(Page-level text extractions)
=== Section Start ===

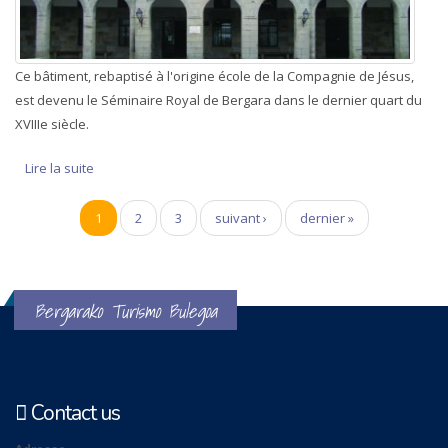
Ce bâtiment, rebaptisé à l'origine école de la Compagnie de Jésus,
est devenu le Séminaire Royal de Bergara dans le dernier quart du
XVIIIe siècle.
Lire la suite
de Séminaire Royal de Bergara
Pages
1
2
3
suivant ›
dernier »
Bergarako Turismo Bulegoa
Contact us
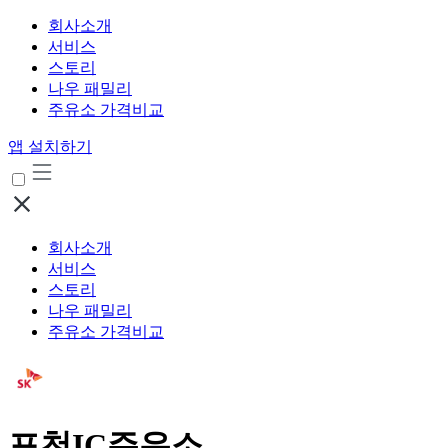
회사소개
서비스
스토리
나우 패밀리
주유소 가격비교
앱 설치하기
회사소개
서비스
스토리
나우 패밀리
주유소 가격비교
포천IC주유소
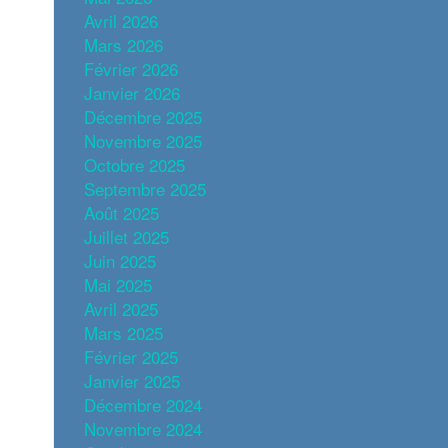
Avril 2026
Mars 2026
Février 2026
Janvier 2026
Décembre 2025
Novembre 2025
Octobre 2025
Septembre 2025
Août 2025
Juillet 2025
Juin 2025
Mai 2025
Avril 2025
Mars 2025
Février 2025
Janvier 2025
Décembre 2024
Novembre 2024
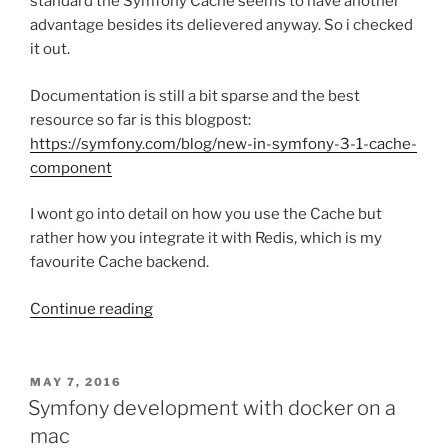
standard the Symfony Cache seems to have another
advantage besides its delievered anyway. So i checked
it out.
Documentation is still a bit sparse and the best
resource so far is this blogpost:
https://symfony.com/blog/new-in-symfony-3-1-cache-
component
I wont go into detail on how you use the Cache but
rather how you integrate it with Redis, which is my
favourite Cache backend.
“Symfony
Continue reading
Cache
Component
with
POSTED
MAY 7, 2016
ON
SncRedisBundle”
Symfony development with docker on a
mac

=== Section End ===
=== Section Start ===

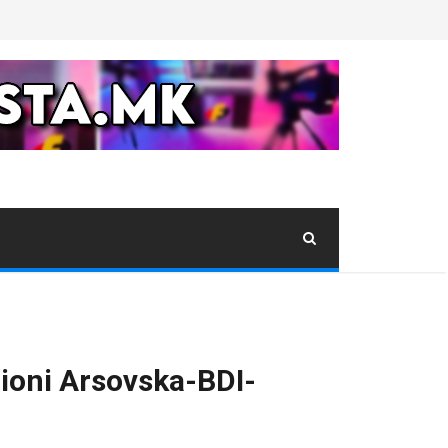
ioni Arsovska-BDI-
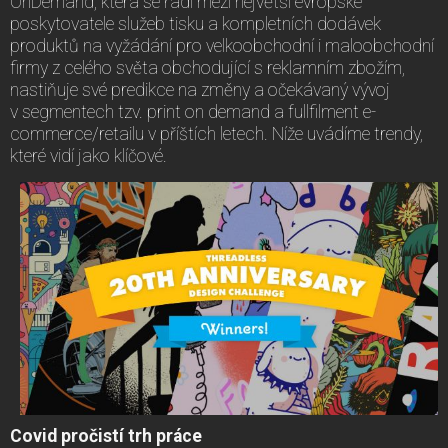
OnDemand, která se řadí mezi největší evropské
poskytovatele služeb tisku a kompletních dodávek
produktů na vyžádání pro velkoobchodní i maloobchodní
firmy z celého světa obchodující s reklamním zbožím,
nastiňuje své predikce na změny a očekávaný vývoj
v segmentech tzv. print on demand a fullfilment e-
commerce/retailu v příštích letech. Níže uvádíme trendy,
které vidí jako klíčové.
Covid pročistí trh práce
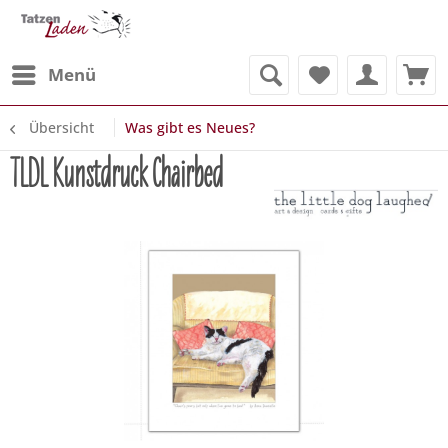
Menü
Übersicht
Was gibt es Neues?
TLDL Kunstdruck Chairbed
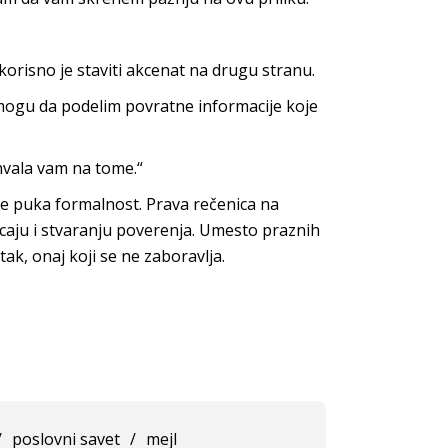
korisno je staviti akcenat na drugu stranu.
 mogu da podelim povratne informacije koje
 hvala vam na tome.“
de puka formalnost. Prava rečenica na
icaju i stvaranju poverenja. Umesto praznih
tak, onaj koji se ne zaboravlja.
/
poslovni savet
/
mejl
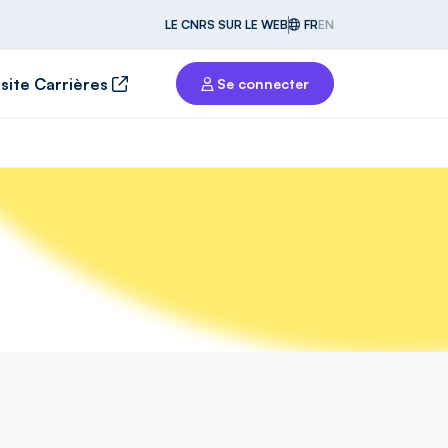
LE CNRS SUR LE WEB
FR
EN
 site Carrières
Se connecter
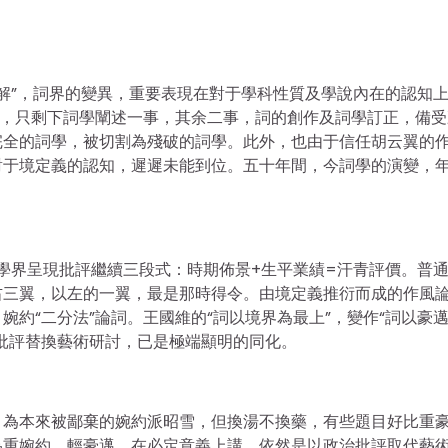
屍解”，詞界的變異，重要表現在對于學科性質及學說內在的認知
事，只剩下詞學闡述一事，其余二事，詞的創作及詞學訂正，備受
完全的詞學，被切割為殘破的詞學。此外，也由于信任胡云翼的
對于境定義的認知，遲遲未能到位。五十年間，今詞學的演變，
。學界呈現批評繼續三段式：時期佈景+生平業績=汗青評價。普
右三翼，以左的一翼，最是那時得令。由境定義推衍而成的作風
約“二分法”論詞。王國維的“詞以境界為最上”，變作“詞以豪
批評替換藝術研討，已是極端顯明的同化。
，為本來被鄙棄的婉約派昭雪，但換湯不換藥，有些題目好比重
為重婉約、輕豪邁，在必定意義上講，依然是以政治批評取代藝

=== Section End ===

Please give again the lines above between the line holding "右三翼，以左的一翼，最是那時得令。由境定義推衍而成的作風" and the line holding "為重婉約、輕豪邁，在必定意義上講，依然是以政治批評取代藝", inclusive, exactly as they are and with nothing added.

右三翼，以左的一翼，最是那時得令。由境定義推衍而成的作風
約“二分法”論詞。王國維的“詞以境界為最上”，變作“詞以豪
批評替換藝術研討，已是極端顯明的同化。
，為本來被鄙棄的婉約派昭雪，但換湯不換藥，有些題目好比重
為重婉約、輕豪邁，在必定意義上講，依然是以政治批評取代藝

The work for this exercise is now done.